Hi.
Thank you very much for your Feedback and pointing me into the right direction!
Yes, there is, with the TWO profiles option only. For the Files Only profile enable and set count quotas to 2. For the Incremental Files Only profile enable and set the count quotas to keep the last 30 backups – assuming that the big Files Only profile runs twice a month. The idea is to set the count quota of the incremental files to 2x as many incremental backups you'll need in the worst case scenario
Bingo! Oh dear...sometimes the solution is easier than expected. Never had thought about such a strategy but you are totally right. There is not too much activity on the site so I assume for the worst case a backup/restore interval of 1 week is sufficient (this is the worst case i.e. it also can be less days).
So I ended up in such a strategy: I set up three profiles
1) backup the phpbb filesystem (except Files/Media Folder) plus complete Database including ANGIE Installer on a weekly basis
2) Do an incremental backup of the file/media folder after that (i.e. on a weekly basis as well)
3) Make a complete backup of the whole files/media folder at the beginning of every month.
Okay, as stated somewhere else in this forum: Restoring an incremental backup will not work 100% automatically, but the data is there and can be restored. The phpbb backup (including database) is quite lean (<30Mb), the incremental backup most likely too. The complete files/media backup is the biggest part, but will only take place once a month.
By the way:
If you're wondering, this trick creates about 30% idle CPU time in each backup step. This is enough to let the server "breathe", i.e. finish processing other threads without the backup thread stealing all the resources.
I can confirm this. During the backend-backup process I noticed that there always was a little pause between the steps. But that's totally okay. You can not have both: Shared hosting with several users on a server and consume all resources for your backup at the same time. This will not work. Furthermore, a backup does not take much longer than before. It's totally ok that way.
As suggested, I will increase the quota a bit, so in worst case there will even be the chance to roll back to the major backup from the month before (including additional incremental backups) and so on... Great stuff. Setting it up took some time, but after all it will (hopefully!) do the work on its own in the future.
The idea is to set the count quota of the incremental files to 2x as many incremental backups you'll need in the worst case scenario. This may sound a waste of space but it's your insurance policy in case a massive pile of poo hits the proverbial fan. When it comes to backups and security there's no such thing as "too paranoid" ;)
Yes, +1 on this.

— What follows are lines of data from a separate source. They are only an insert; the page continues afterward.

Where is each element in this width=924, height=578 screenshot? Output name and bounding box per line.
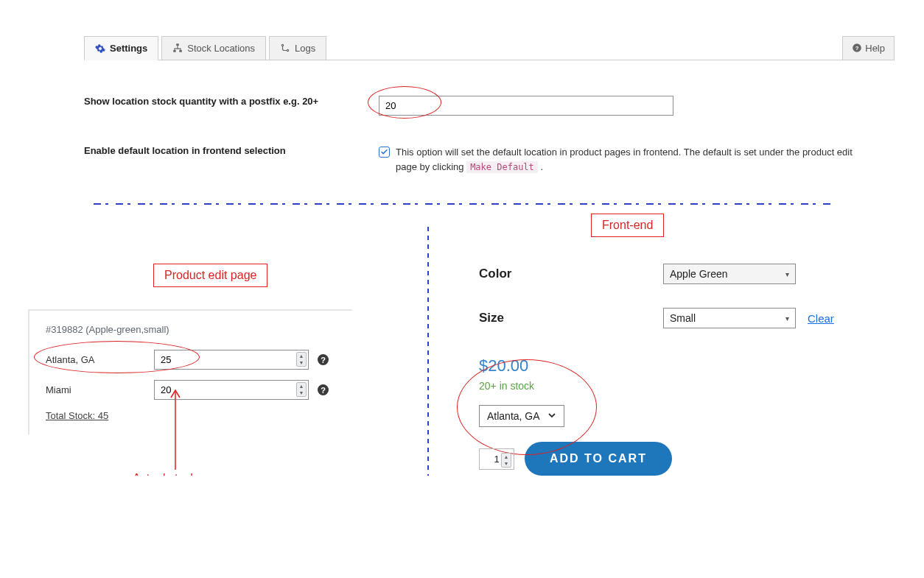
total-stock: Total Stock: 45 [46, 410, 343, 421]
spinner-icon[interactable]: ▲▼ [501, 453, 511, 468]
variation-label: Size [479, 311, 663, 325]
location-qty-input[interactable] [154, 380, 309, 400]
left-column: Product edit page #319882 (Apple-green,s… [0, 219, 413, 476]
help-icon[interactable]: ? [318, 354, 329, 365]
spinner-icon[interactable]: ▲▼ [296, 382, 307, 397]
help-icon: ? [852, 43, 862, 53]
svg-rect-2 [180, 50, 183, 52]
tab-label: Logs [295, 43, 315, 54]
label-actual-stock: Actual stock [133, 472, 196, 476]
setting-control [379, 96, 858, 116]
help-icon[interactable]: ? [318, 384, 329, 395]
select-value: Atlanta, GA [487, 410, 540, 422]
gear-icon [95, 43, 105, 54]
help-button[interactable]: ? Help [842, 36, 895, 60]
tab-label: Settings [110, 43, 147, 54]
variation-row-color: Color Apple Green ▾ [479, 264, 924, 284]
tab-logs[interactable]: Logs [269, 36, 326, 60]
svg-point-3 [281, 44, 283, 46]
setting-label: Show location stock quantity with a post… [84, 96, 379, 107]
svg-rect-1 [173, 50, 176, 52]
check-icon [380, 148, 388, 156]
logs-icon [280, 43, 290, 53]
divider [94, 203, 830, 205]
location-row: Miami ▲▼ ? [46, 380, 343, 400]
code-inline: Make Default [466, 161, 538, 173]
setting-label: Enable default location in frontend sele… [84, 145, 379, 156]
settings-body: Show location stock quantity with a post… [84, 96, 858, 174]
desc-text: . [540, 161, 543, 172]
product-edit-card: #319882 (Apple-green,small) Atlanta, GA … [28, 309, 352, 434]
location-name: Miami [46, 384, 145, 395]
vertical-divider [427, 227, 429, 476]
right-column: Front-end Color Apple Green ▾ Size Small… [444, 219, 924, 476]
lower-section: Product edit page #319882 (Apple-green,s… [0, 219, 924, 476]
setting-description: This option will set the default locatio… [396, 145, 858, 174]
label-product-edit-page: Product edit page [153, 264, 267, 287]
variation-label: Color [479, 267, 663, 281]
location-select[interactable]: Atlanta, GA [479, 405, 564, 427]
setting-control: This option will set the default locatio… [379, 145, 858, 174]
select-value: Small [670, 312, 696, 324]
svg-rect-0 [177, 43, 180, 46]
tab-settings[interactable]: Settings [84, 36, 158, 60]
location-name: Atlanta, GA [46, 354, 145, 365]
stock-message: 20+ in stock [479, 380, 564, 392]
color-select[interactable]: Apple Green ▾ [663, 264, 796, 284]
quantity-input[interactable]: 1 ▲▼ [479, 448, 514, 470]
variation-row-size: Size Small ▾ Clear [479, 308, 924, 328]
location-row: Atlanta, GA ▲▼ ? [46, 350, 343, 370]
chevron-down-icon [547, 410, 556, 422]
size-select[interactable]: Small ▾ [663, 308, 796, 328]
clear-link[interactable]: Clear [808, 312, 834, 325]
product-id: #319882 (Apple-green,small) [46, 324, 343, 335]
help-label: Help [865, 43, 885, 54]
add-to-cart-button[interactable]: ADD TO CART [525, 442, 672, 476]
sitemap-icon [172, 43, 183, 53]
label-frontend: Front-end [591, 214, 664, 237]
setting-defaultloc-row: Enable default location in frontend sele… [84, 145, 858, 174]
desc-text: This option will set the default locatio… [396, 147, 853, 172]
qty-value: 1 [494, 454, 499, 465]
default-location-checkbox[interactable] [379, 147, 390, 158]
select-value: Apple Green [670, 268, 728, 280]
chevron-down-icon: ▾ [785, 270, 789, 278]
svg-text:?: ? [855, 45, 859, 52]
price: $20.00 [479, 356, 564, 376]
postfix-input[interactable] [379, 96, 673, 116]
location-qty-input[interactable] [154, 350, 309, 370]
tab-label: Stock Locations [187, 43, 255, 54]
tab-stock-locations[interactable]: Stock Locations [161, 36, 266, 60]
setting-postfix-row: Show location stock quantity with a post… [84, 96, 858, 116]
chevron-down-icon: ▾ [785, 314, 789, 323]
cart-row: 1 ▲▼ ADD TO CART [479, 442, 924, 476]
tab-bar: Settings Stock Locations Logs ? Help [84, 35, 895, 60]
spinner-icon[interactable]: ▲▼ [296, 352, 307, 367]
svg-point-4 [287, 49, 288, 51]
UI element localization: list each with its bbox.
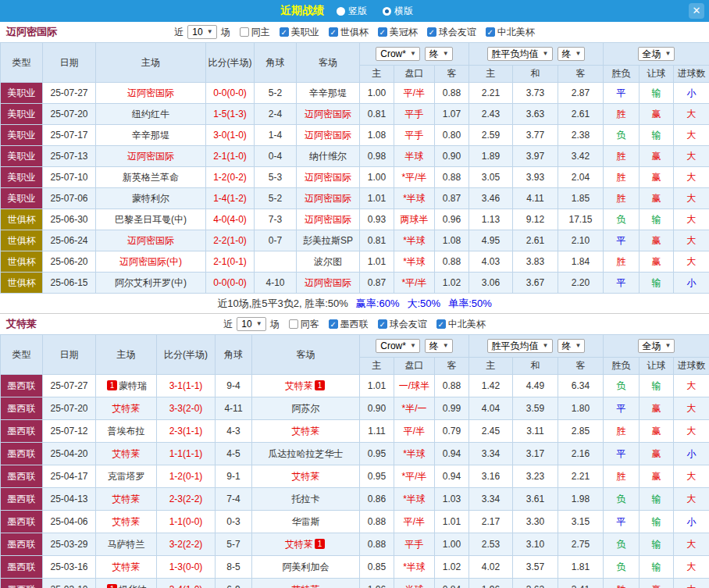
summary-line: 近10场,胜5平3负2, 胜率:50%赢率:60%大:50%单率:50% bbox=[0, 294, 709, 314]
asian-away-odds: 0.88 bbox=[435, 251, 469, 273]
filter-checkbox[interactable]: 同客 bbox=[289, 318, 319, 331]
match-date: 25-07-06 bbox=[43, 188, 96, 209]
team-name: 纽约红牛 bbox=[132, 109, 169, 119]
table-row: 美职业 25-07-27 迈阿密国际 0-0(0-0) 5-2 辛辛那堤 1.0… bbox=[1, 83, 709, 104]
euro-draw-odds: 2.61 bbox=[513, 230, 558, 251]
euro-away-odds: 1.80 bbox=[558, 397, 604, 420]
checkbox-icon[interactable] bbox=[240, 27, 249, 37]
team-name: 蒙特瑞 bbox=[119, 380, 147, 391]
score-cell: 1-2(0-2) bbox=[206, 167, 255, 188]
filter-checkbox[interactable]: 同主 bbox=[240, 26, 270, 39]
score-cell: 1-1(0-0) bbox=[157, 511, 216, 533]
match-scope-select[interactable]: 全场▼ bbox=[638, 47, 675, 61]
handicap-cell: *半/一 bbox=[394, 397, 435, 420]
euro-draw-odds: 3.17 bbox=[513, 443, 558, 465]
result-cell: 负 bbox=[604, 556, 640, 579]
handicap-result-cell: 赢 bbox=[640, 230, 674, 251]
match-scope-select[interactable]: 全场▼ bbox=[638, 339, 675, 353]
euro-stage-select[interactable]: 终▼ bbox=[558, 339, 586, 353]
checkbox-icon[interactable]: ✓ bbox=[329, 319, 338, 329]
league-badge: 美职业 bbox=[1, 167, 43, 188]
asian-away-odds: 0.84 bbox=[435, 579, 469, 588]
euro-draw-odds: 3.73 bbox=[513, 83, 558, 104]
league-badge: 墨西联 bbox=[1, 511, 43, 533]
euro-draw-odds: 3.59 bbox=[513, 397, 558, 420]
asian-home-odds: 0.85 bbox=[360, 556, 394, 579]
team-name: 迈阿密国际 bbox=[305, 130, 351, 141]
euro-home-odds: 1.13 bbox=[469, 209, 513, 230]
checkbox-icon[interactable]: ✓ bbox=[378, 27, 387, 37]
euro-stage-select[interactable]: 终▼ bbox=[558, 47, 586, 61]
euro-average-select[interactable]: 胜平负均值▼ bbox=[487, 339, 553, 353]
score-cell: 1-2(0-1) bbox=[157, 465, 216, 488]
goals-result-cell: 大 bbox=[674, 556, 709, 579]
recent-games-select[interactable]: 10▼ bbox=[237, 317, 265, 331]
home-team-cell: 1蒙特瑞 bbox=[96, 375, 157, 397]
checkbox-icon[interactable]: ✓ bbox=[329, 27, 338, 37]
goals-result-cell: 大 bbox=[674, 230, 709, 251]
checkbox-icon[interactable] bbox=[289, 319, 298, 329]
odds-stage-select[interactable]: 终▼ bbox=[425, 47, 453, 61]
away-team-cell: 迈阿密国际 bbox=[297, 104, 360, 125]
checkbox-icon[interactable]: ✓ bbox=[436, 319, 446, 329]
radio-icon[interactable] bbox=[337, 7, 345, 16]
table-row: 墨西联 25-03-16 艾特莱 1-3(0-0) 8-5 阿美利加会 0.85… bbox=[1, 556, 709, 579]
asian-odds-group-header: Crow*▼ 终▼ bbox=[360, 43, 469, 66]
result-cell: 胜 bbox=[604, 146, 640, 167]
handicap-result-cell: 赢 bbox=[640, 579, 674, 588]
team-name: 辛辛那堤 bbox=[132, 130, 169, 141]
score-cell: 1-4(1-2) bbox=[206, 188, 255, 209]
team-name: 艾特莱 bbox=[112, 403, 141, 414]
away-team-cell: 艾特莱 bbox=[252, 420, 360, 443]
bookmaker-select[interactable]: Crow*▼ bbox=[376, 47, 420, 61]
handicap-result-cell: 输 bbox=[640, 533, 674, 556]
asian-home-odds: 0.88 bbox=[360, 533, 394, 556]
goals-result-cell: 小 bbox=[674, 443, 709, 465]
result-cell: 胜 bbox=[604, 420, 640, 443]
filter-checkbox[interactable]: ✓美职业 bbox=[280, 26, 319, 39]
filter-checkbox[interactable]: ✓中北美杯 bbox=[436, 318, 486, 331]
asian-home-odds: 1.06 bbox=[360, 579, 394, 588]
home-team-cell: 普埃布拉 bbox=[96, 420, 157, 443]
filter-checkbox[interactable]: ✓中北美杯 bbox=[486, 26, 535, 39]
filter-checkbox[interactable]: ✓美冠杯 bbox=[378, 26, 418, 39]
col-header-handicap: 盘口 bbox=[394, 358, 435, 375]
filter-checkbox[interactable]: ✓球会友谊 bbox=[378, 318, 427, 331]
league-badge: 墨西联 bbox=[1, 533, 43, 556]
filter-checkbox[interactable]: ✓球会友谊 bbox=[427, 26, 476, 39]
filter-checkbox[interactable]: ✓墨西联 bbox=[329, 318, 369, 331]
table-row: 世俱杯 25-06-15 阿尔艾利开罗(中) 0-0(0-0) 4-10 迈阿密… bbox=[1, 273, 709, 294]
asian-away-odds: 1.03 bbox=[435, 488, 469, 511]
recent-games-select[interactable]: 10▼ bbox=[187, 25, 216, 39]
checkbox-icon[interactable]: ✓ bbox=[427, 27, 436, 37]
corners-cell: 2-4 bbox=[255, 104, 297, 125]
odds-stage-select[interactable]: 终▼ bbox=[425, 339, 453, 353]
team-name: 艾特莱 bbox=[285, 539, 313, 550]
filter-checkbox[interactable]: ✓世俱杯 bbox=[329, 26, 369, 39]
away-team-cell: 艾特莱 bbox=[252, 465, 360, 488]
radio-selected-icon[interactable] bbox=[383, 7, 391, 16]
away-team-cell: 华雷斯 bbox=[252, 511, 360, 533]
euro-average-select[interactable]: 胜平负均值▼ bbox=[487, 47, 553, 61]
close-button[interactable]: ✕ bbox=[689, 3, 704, 19]
recent-results-table-miami: 类型 日期 主场 比分(半场) 角球 客场 Crow*▼ 终▼ 胜平负均值▼ 终… bbox=[0, 42, 709, 294]
corners-cell: 9-4 bbox=[216, 375, 252, 397]
col-header-eu-draw: 和 bbox=[513, 358, 558, 375]
layout-radio-horizontal[interactable]: 横版 bbox=[383, 5, 413, 18]
team-name: 克雷塔罗 bbox=[108, 471, 145, 482]
checkbox-icon[interactable]: ✓ bbox=[486, 27, 495, 37]
bookmaker-select[interactable]: Crow*▼ bbox=[376, 339, 420, 353]
summary-stat: 赢率:60% bbox=[356, 298, 400, 309]
handicap-result-cell: 输 bbox=[640, 488, 674, 511]
team-name: 辛辛那堤 bbox=[309, 87, 347, 98]
handicap-cell: *平/半 bbox=[394, 465, 435, 488]
checkbox-icon[interactable]: ✓ bbox=[280, 27, 289, 37]
score-cell: 3-2(2-2) bbox=[157, 533, 216, 556]
match-date: 25-04-13 bbox=[43, 488, 96, 511]
score-cell: 2-1(1-0) bbox=[206, 146, 255, 167]
euro-away-odds: 2.61 bbox=[558, 104, 604, 125]
checkbox-icon[interactable]: ✓ bbox=[378, 319, 387, 329]
corners-cell: 5-7 bbox=[216, 533, 252, 556]
score-cell: 3-4(1-0) bbox=[157, 579, 216, 588]
layout-radio-vertical[interactable]: 竖版 bbox=[337, 5, 367, 18]
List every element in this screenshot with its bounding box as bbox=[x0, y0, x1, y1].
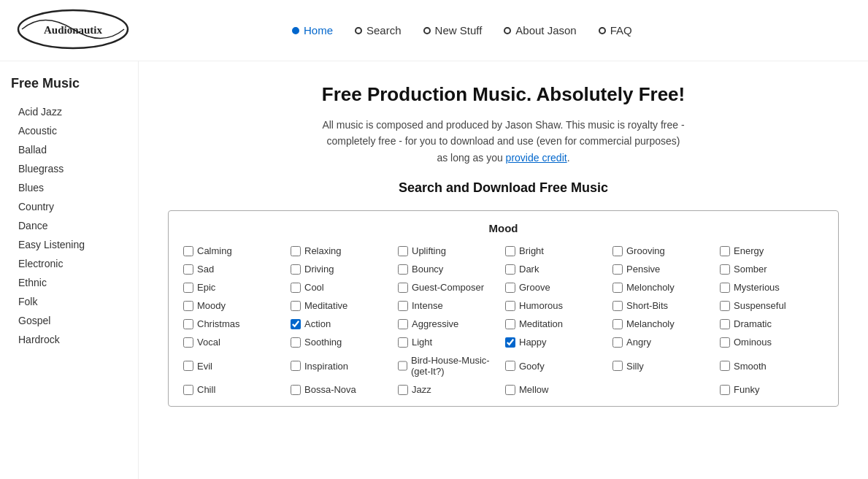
mood-checkbox-relaxing[interactable] bbox=[291, 246, 301, 256]
mood-checkbox-bird-house-music--get-it-[interactable] bbox=[398, 361, 407, 371]
mood-checkbox-pensive[interactable] bbox=[612, 264, 623, 275]
mood-label-text[interactable]: Happy bbox=[519, 337, 547, 348]
nav-item-about-jason[interactable]: About Jason bbox=[504, 24, 576, 37]
mood-label-text[interactable]: Christmas bbox=[197, 318, 240, 329]
mood-label-text[interactable]: Goofy bbox=[519, 361, 545, 372]
mood-label-text[interactable]: Groove bbox=[519, 282, 550, 293]
mood-label-text[interactable]: Mellow bbox=[519, 384, 548, 395]
mood-label-text[interactable]: Epic bbox=[197, 282, 215, 293]
sidebar-item-folk[interactable]: Folk bbox=[11, 292, 127, 311]
mood-checkbox-sad[interactable] bbox=[183, 264, 193, 275]
mood-checkbox-smooth[interactable] bbox=[720, 361, 730, 371]
mood-label-text[interactable]: Evil bbox=[197, 361, 212, 372]
mood-label-text[interactable]: Chill bbox=[197, 384, 215, 395]
mood-checkbox-intense[interactable] bbox=[398, 301, 408, 311]
sidebar-item-dance[interactable]: Dance bbox=[11, 216, 127, 235]
mood-label-text[interactable]: Silly bbox=[626, 361, 644, 372]
mood-checkbox-aggressive[interactable] bbox=[398, 319, 408, 329]
sidebar-item-acid-jazz[interactable]: Acid Jazz bbox=[11, 102, 127, 121]
mood-label-text[interactable]: Energy bbox=[734, 245, 764, 256]
mood-label-text[interactable]: Bird-House-Music-(get-It?) bbox=[411, 355, 502, 377]
mood-checkbox-humorous[interactable] bbox=[505, 301, 515, 311]
mood-label-text[interactable]: Uplifting bbox=[412, 245, 446, 256]
mood-label-text[interactable]: Bossa-Nova bbox=[304, 384, 356, 395]
mood-label-text[interactable]: Driving bbox=[304, 264, 334, 275]
mood-label-text[interactable]: Meloncholy bbox=[626, 282, 675, 293]
mood-label-text[interactable]: Meditative bbox=[304, 300, 347, 311]
mood-label-text[interactable]: Smooth bbox=[734, 361, 767, 372]
mood-checkbox-cool[interactable] bbox=[291, 283, 301, 293]
mood-checkbox-action[interactable] bbox=[291, 319, 301, 329]
mood-label-text[interactable]: Soothing bbox=[304, 337, 342, 348]
nav-item-new-stuff[interactable]: New Stuff bbox=[423, 24, 483, 37]
mood-checkbox-silly[interactable] bbox=[612, 361, 623, 371]
mood-label-text[interactable]: Moody bbox=[197, 300, 226, 311]
mood-checkbox-evil[interactable] bbox=[183, 361, 193, 371]
sidebar-item-hardrock[interactable]: Hardrock bbox=[11, 330, 127, 349]
sidebar-item-electronic[interactable]: Electronic bbox=[11, 254, 127, 273]
mood-label-text[interactable]: Guest-Composer bbox=[412, 282, 484, 293]
mood-label-text[interactable]: Short-Bits bbox=[626, 300, 668, 311]
mood-checkbox-bouncy[interactable] bbox=[398, 264, 408, 275]
mood-label-text[interactable]: Somber bbox=[734, 264, 767, 275]
mood-label-text[interactable]: Bright bbox=[519, 245, 544, 256]
sidebar-item-country[interactable]: Country bbox=[11, 197, 127, 216]
mood-label-text[interactable]: Sad bbox=[197, 264, 214, 275]
mood-checkbox-mellow[interactable] bbox=[505, 385, 515, 395]
mood-checkbox-goofy[interactable] bbox=[505, 361, 515, 371]
nav-item-faq[interactable]: FAQ bbox=[599, 24, 632, 37]
mood-checkbox-chill[interactable] bbox=[183, 385, 193, 395]
sidebar-item-acoustic[interactable]: Acoustic bbox=[11, 121, 127, 140]
mood-checkbox-guest-composer[interactable] bbox=[398, 283, 408, 293]
mood-label-text[interactable]: Meditation bbox=[519, 318, 563, 329]
mood-checkbox-somber[interactable] bbox=[720, 264, 730, 275]
sidebar-item-ballad[interactable]: Ballad bbox=[11, 140, 127, 159]
mood-checkbox-suspenseful[interactable] bbox=[720, 301, 730, 311]
mood-checkbox-angry[interactable] bbox=[612, 337, 623, 348]
mood-label-text[interactable]: Mysterious bbox=[734, 282, 780, 293]
mood-checkbox-uplifting[interactable] bbox=[398, 246, 408, 256]
mood-checkbox-funky[interactable] bbox=[720, 385, 730, 395]
mood-checkbox-energy[interactable] bbox=[720, 246, 730, 256]
mood-label-text[interactable]: Calming bbox=[197, 245, 232, 256]
mood-label-text[interactable]: Bouncy bbox=[412, 264, 443, 275]
mood-checkbox-christmas[interactable] bbox=[183, 319, 193, 329]
mood-label-text[interactable]: Angry bbox=[626, 337, 651, 348]
mood-checkbox-happy[interactable] bbox=[505, 337, 515, 348]
mood-label-text[interactable]: Grooving bbox=[626, 245, 665, 256]
mood-label-text[interactable]: Vocal bbox=[197, 337, 220, 348]
sidebar-item-blues[interactable]: Blues bbox=[11, 178, 127, 197]
nav-item-search[interactable]: Search bbox=[355, 24, 402, 37]
mood-label-text[interactable]: Cool bbox=[304, 282, 324, 293]
mood-label-text[interactable]: Pensive bbox=[626, 264, 660, 275]
mood-checkbox-vocal[interactable] bbox=[183, 337, 193, 348]
mood-checkbox-meditative[interactable] bbox=[291, 301, 301, 311]
mood-checkbox-epic[interactable] bbox=[183, 283, 193, 293]
sidebar-item-ethnic[interactable]: Ethnic bbox=[11, 273, 127, 292]
mood-label-text[interactable]: Suspenseful bbox=[734, 300, 786, 311]
mood-label-text[interactable]: Melancholy bbox=[626, 318, 675, 329]
mood-checkbox-light[interactable] bbox=[398, 337, 408, 348]
mood-checkbox-ominous[interactable] bbox=[720, 337, 730, 348]
mood-label-text[interactable]: Light bbox=[412, 337, 432, 348]
mood-checkbox-dark[interactable] bbox=[505, 264, 515, 275]
mood-label-text[interactable]: Humorous bbox=[519, 300, 563, 311]
mood-label-text[interactable]: Ominous bbox=[734, 337, 772, 348]
mood-label-text[interactable]: Intense bbox=[412, 300, 443, 311]
mood-label-text[interactable]: Dark bbox=[519, 264, 539, 275]
mood-label-text[interactable]: Aggressive bbox=[412, 318, 458, 329]
mood-checkbox-melancholy[interactable] bbox=[612, 319, 623, 329]
mood-checkbox-grooving[interactable] bbox=[612, 246, 623, 256]
mood-checkbox-jazz[interactable] bbox=[398, 385, 408, 395]
mood-checkbox-moody[interactable] bbox=[183, 301, 193, 311]
mood-checkbox-short-bits[interactable] bbox=[612, 301, 623, 311]
mood-checkbox-driving[interactable] bbox=[291, 264, 301, 275]
sidebar-item-bluegrass[interactable]: Bluegrass bbox=[11, 159, 127, 178]
mood-label-text[interactable]: Funky bbox=[734, 384, 759, 395]
sidebar-item-easy-listening[interactable]: Easy Listening bbox=[11, 235, 127, 254]
mood-checkbox-meditation[interactable] bbox=[505, 319, 515, 329]
mood-label-text[interactable]: Action bbox=[304, 318, 331, 329]
mood-checkbox-bossa-nova[interactable] bbox=[291, 385, 301, 395]
mood-checkbox-mysterious[interactable] bbox=[720, 283, 730, 293]
sidebar-item-gospel[interactable]: Gospel bbox=[11, 311, 127, 330]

I learned it the hard way this summer. I am keeping an eye on the Jommla install of a friend of mine for a small company, just to keep it up to date, add some article from time to time and so on. Suddenly Images from the site disappeared. From a retrospective, a data burp of server's HDD (or whatever) must have corrupted either parts of the file system or database or both.
Site still worked but the URL-router linked images wrong (not to images/stories but to category_name/images/stories which does not exist of course). Additionally, Akeeba Backup had stopped working and throw an AJAX Error. I.e. strange things happened, but there was no indication of any attack to the site. So I was totally lost.
I ended up in restoring a *.JPA backup to the server. Lucky me I had taken a backup some months before akeeba had broken down (and stored on my HDD). With this backup, site was back to normal! Murphy's law is always on your side :-)
But this was the point where I decided to use the full version and automatize things. This hopefully helps me to sleep better at night in the future.
Also, your problem MAY be caused by eXtract Wizard. Have you tried using Kickstart on a local host instead? I see you're using Ubuntu. You can install a local LAMP stack if you haven't already done so (I bet you have – you didn't strike me as a beginner user). Kickstart is the preferred way to extract archives, always.
You are totally right, I double checked it with a local server install as well :) Yes, extract Wizard failed under Win7 and Ubuntu as well. But Kickstart returned an error as well. So I assumed the archive was broken. I switched back to *.JPA backup format and now it works flawlessly.
After that, I checked it with backups from the Joomla install mentioned above: In this case the extract-Wizard failed as well, but kickstart worked like a charm and was able to extract all three *.JPS backups I have taken so far (all about 150Mb size). So it's hard to say what is causing this. At least it shows me that kickstart should be the way to go, as you recommended. I found the information that the extract wizard probably will be deprecated soon, right?
Once again thank you very much for your support!